Maybe the way we treat God holds up a mirror to our own splintered selves. I suspect that we are so used to compartmentalising our own lives and faith we don’t even realise we are doing it. I catch myself doing it all the time too. Hypocrisy can be subtle, unconscious and conditioned.
For instance, how often have I as a musician prepared to lead worship in the most disgraceful manner? Forgetting that the act of worship is not a means to an end – “let’s do some worship to start things off” – it is an end in itself. The adoration of God is what we will spend eternity doing, and it starts from today – in every second of today.
How often have I let God shift from a ‘who’ into a ‘what’? Forgetting that He is not a philosophy to be manipulated and grasped, but a Person with a personality far transcending any human in depth and complexity.
And how often have I grossly disrespected God in the way I’ve talked about Him with others, literally right in front of Him? Forgetting that our actions in themselves are never levers to move Him, to twist His arm. He sees straight through to our hearts, He knows the motives we conceal.

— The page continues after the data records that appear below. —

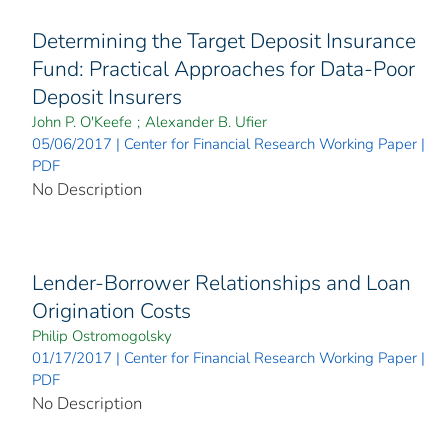
Determining the Target Deposit Insurance
Fund: Practical Approaches for Data-Poor
Deposit Insurers
John P. O'Keefe
;
Alexander B. Ufier
05/06/2017 | Center for Financial Research Working Paper |
PDF
No Description
Lender-Borrower Relationships and Loan
Origination Costs
Philip Ostromogolsky
01/17/2017 | Center for Financial Research Working Paper |
PDF
No Description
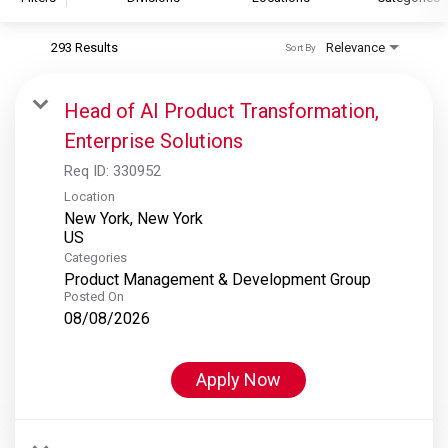
293 Results
Relevance
Sort By
S&P Global
S&P Global Ratings
Head of AI Product Transformation,
S&P Global Market Intelligence
Enterprise Solutions
S&P Dow Jones Indices
Req ID:
330952
S&P Global Platts
Location
New York, New York
Categories
Product Management & Development Group
Posted On
08/08/2026
Apply Now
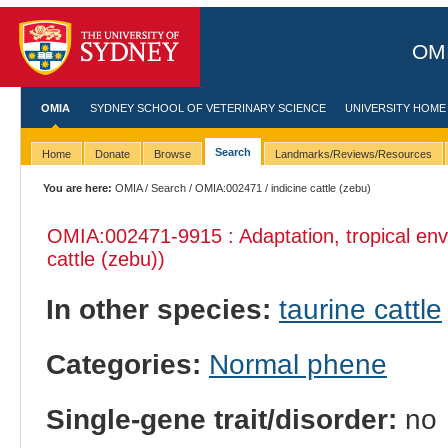
OMI
OMIA
SYDNEY SCHOOL OF VETERINARY SCIENCE
UNIVERSITY HOME
Search
Home
Donate
Browse
Landmarks/Reviews/Resources
You are here:
OMIA
/
Search
/
OMIA:002471
/ indicine cattle (zebu)
OMIA:002471
-9915 : Adaptation, tropical en
cattle (zebu))
In other species:
taurine cattle
Categories:
Normal phene
Single-gene trait/disorder:
no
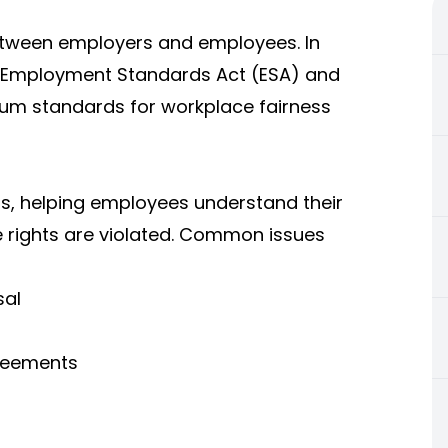
etween employers and employees. In
he Employment Standards Act (ESA) and
um standards for workplace fairness
s, helping employees understand their
 rights are violated. Common issues
sal
reements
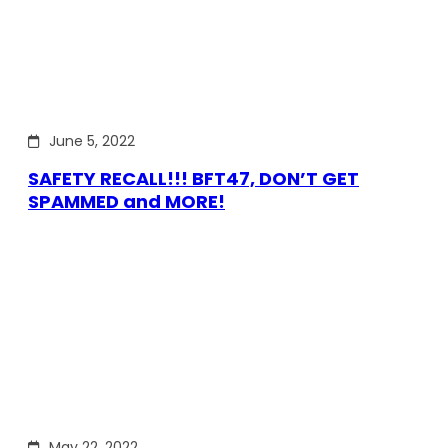
June 5, 2022
SAFETY RECALL!!! BFT47, DON’T GET
SPAMMED and MORE!
May 22, 2022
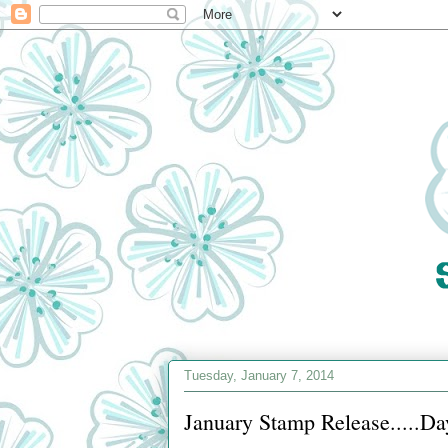
Tuesday, January 7, 2014
January Stamp Release.....Da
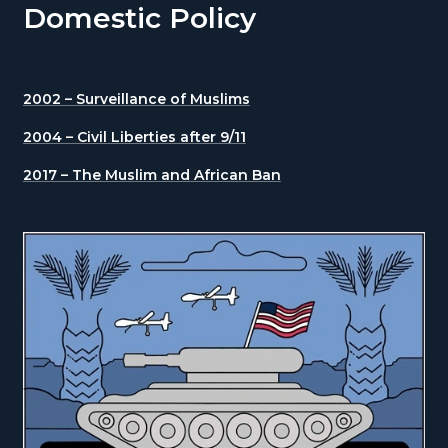
Domestic Policy
2002 – Surveillance of Muslims
2004 – Civil Liberties after 9/11
2017 – The Muslim and African Ban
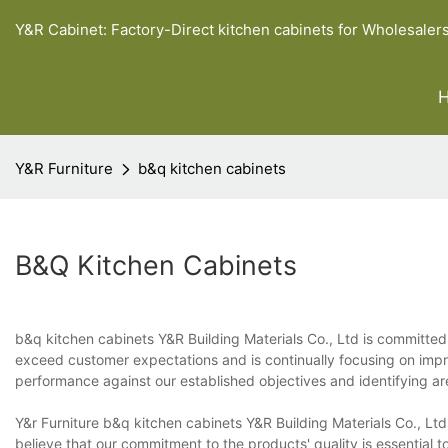
Y&R Cabinet: Factory-Direct kitchen cabinets for Wholesaler
Y&R Furniture
b&q kitchen cabinets
B&q Kitchen Cabinets
b&q kitchen cabinets Y&R Building Materials Co., Ltd is committed
exceed customer expectations and is continually focusing on impr
performance against our established objectives and identifying a
Y&r Furniture b&q kitchen cabinets Y&R Building Materials Co., Lt
believe that our commitment to the products' quality is essential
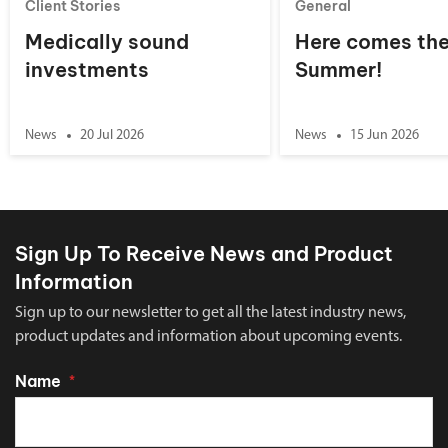
Client Stories
General
Medically sound
Here comes th
investments
Summer!
News
20 Jul 2026
News
15 Jun 2026
Sign Up To Receive News and Product
Information
Sign up to our newsletter to get all the latest industry news,
product updates and information about upcoming events.
Name
*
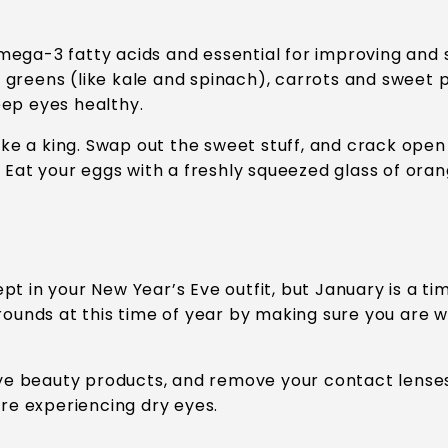
Omega-3 fatty acids and essential for improving and s
afy greens (like kale and spinach), carrots and swee
eep eyes healthy.
ike a king. Swap out the sweet stuff, and crack open 
 Eat your eggs with a freshly squeezed glass of orang
t in your New Year’s Eve outfit, but January is a ti
 rounds at this time of year by making sure you are 
 eye beauty products, and remove your contact lense
are experiencing dry eyes.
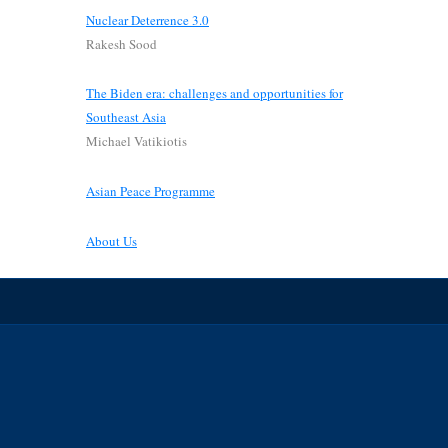
Nuclear Deterrence 3.0
Rakesh Sood
The Biden era: challenges and opportunities for
Southeast Asia
Michael Vatikiotis
Asian Peace Programme
About Us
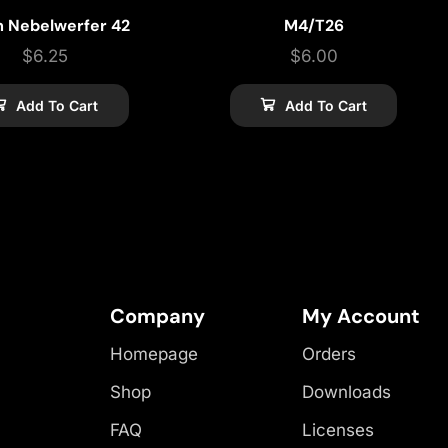
m Nebelwerfer 42
M4/T26
$
6.25
$
6.00
Add To Cart
Add To Cart
Company
My Account
Homepage
Orders
Shop
Downloads
FAQ
Licenses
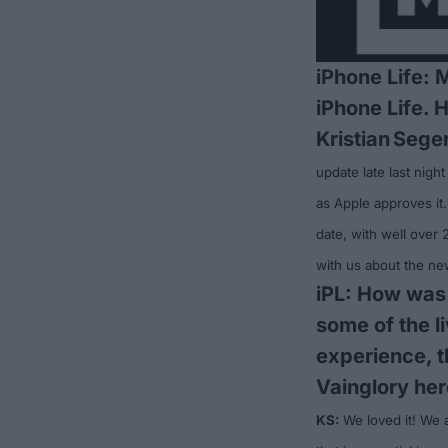
iPhone Life: 
iPhone Life. 
Kristian
Seger
update late last night
as Apple approves it.
date, with well over
with us about the ne
iPL: How was
some of the l
experience, t
Vainglory her
KS:
We loved it! We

I’m on this journey – we all are. For the words on my mouth and the meditation of my heart to be one and the same (Psalm 19:14). I must ask myself constantly whether I am expressing His character with my lips but betraying how I truly perceive Him with my lifestyle.
So when I fight for things in this life, fight for people to see and know Him, for justice and fairness on this earth, I cannot afford to let it lapse into a fight for Him and against Him both at once.
He’s been showing me that His judgment is an integral part of His mercy. In all of His judgments we can read mercy – if we read closely. In all of His judgments He fights for the broken-hearted and oppressed, and He fights for them more than we could ever imagine in our finite capacity.
In God’s righteousness we find both mercy and judgment, until gradually, we find mercy swallowing up judgment altogether.
In God there is no insecurity or infighting.
Neither should there be in us. It is but fear and the mindless shuttling towards self-preservation that shatters the image of perfect love we were always made to bear.
“If we don’t care about personal holiness then we don’t care about justice at all.”